A simple illustration  of market share is that a firm with 100 percent  market  share  would be described as a monopoly, and that the average market share for a market that contains n competitors is equal to 100 percent divided by n. That is, a market with five competitors would give each competitor an average market share of 20 percent.  From this illustration  it can be seen that averages are misleading, and it would be a rare market, indeed, that is shared evenly between its players.

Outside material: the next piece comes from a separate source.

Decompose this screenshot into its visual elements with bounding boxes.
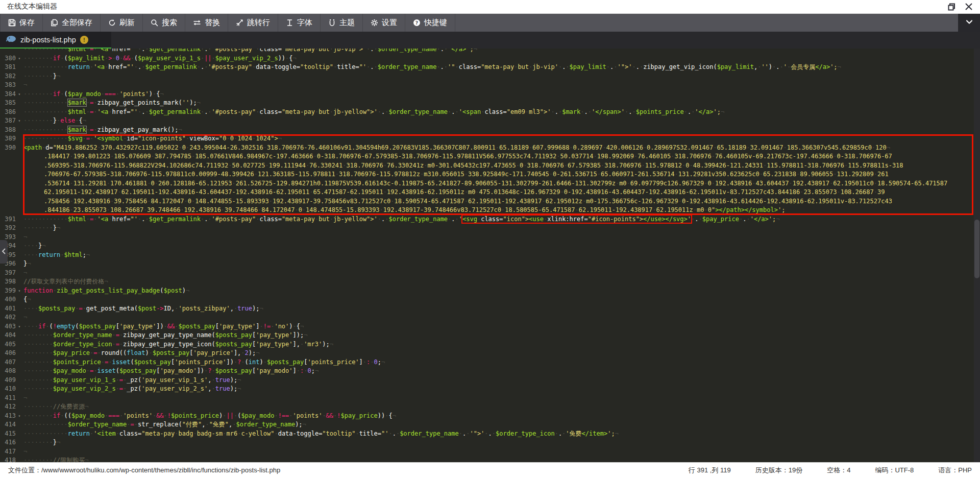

Sometimes it helps to think of a market  as being comprised  of different types of competitors.  A market leader and a challenger may compete for the top position, with one or more market followers who do not directly challenge for the position of number one. Finally a “market nicher” may choose to operate in a very narrow section of the market, posing little direct threat to the market leader, challenger, and followers.

Furthermore, it may not be the firm itself that competes in a market. Often a firm will create a number of brands to compete in the same market. For example, Dutch consumer goods firm Unilever currently competes in the detergent category with the brand names Omo,  Persil, Surf, and  Drive. Therefore, a different market share exists for the parent company and also for each of the individual brands  owned by the parent company. Often markets are simply described on a brand-by-brand basis regardless  of which  parent company  owns which brand.  From here on, brand-level competition  will be referred to.

When  discussing  market  share  for a brand,  one must  be clear on how the market  share measure  is calculated.  Prudent  managers  must  decide  on  the unit  of  sales,  define  the  geographical  boundaries, and  determine  the  product  class. The unit  of sales is normally either some measure of volume or some measure of monetary value. Therefore, a wine brand’s volume share may be calculated by dividing the number of cases (of wine) they sell by the total number of cases sold in the market. The same company’s share by value could be calculated by dividing the value of their  sales by the total  value of the market.  Brands that sell for a higher price than their competitors will have a higher share by value than their volume share in the same market.

The geographical  boundary  of the  market  is the first step  a firm may take  in defining  its competitors. One may define a market very broadly (e.g., the United States) in order to address strategic concerns, or in a narrower sense (e.g., California). It is common for firms to consider  market  share on a number  of geographical levels depending on the purpose of the analysis.

The product  class is an important second  indicator  of a firm’s competitors.  Consider  a brand  of Australian  cabernet  sauvignon for US$8 per bottle. The brand  may be thought  of as belonging to one or more  of the following product  classes: all wine, Australian wine, table wine, red wine, cabernet sauvignon, wines in price  tier  US$6–10. The product class is largely a function of how the consumers  see the market and is often the focus of some argument between brand  managers  and their colleagues. Different pictures of brand performance  may be arrived at simply by deciding that one’s brand competes in a different product  class, because of a different set of competitors.

Market share has been shown to correlate very strongly with other  measures  of brand  strength.  An example is the law of double jeopardy; brands  with lower  market   share  are  penalized  twice.  Smaller brands  have a lower proportion of shoppers  buying them—even  once—in  a given period  of time  than do larger brands. Second, smaller brands are bought slightly less frequently  than  are larger brands.  Market share tends to have benefits for a brand  that  go beyond simply the amount  of product  sold—it tends to have a high correlation  to brand  penetration and customer loyalty.

Therefore, when discussing market share, one must be clear about whether they mean firm or brand market share, the unit of sales, which geographical market they mean, and the product class they are referring to. Finally, double jeopardy is an empirical law that recognizes the  relationships  between  a brand’s market share and its other  performance  measures  in repeat purchase markets.


  1. Robert   Buzzell, “Are  There  ‘Natural’ Market Structures?” Journal of Marketing (v.45/1, 1981);
  2. S. C. Ehrenberg, Repeat Buying: Theory and Applications (American Elsevier, 1972).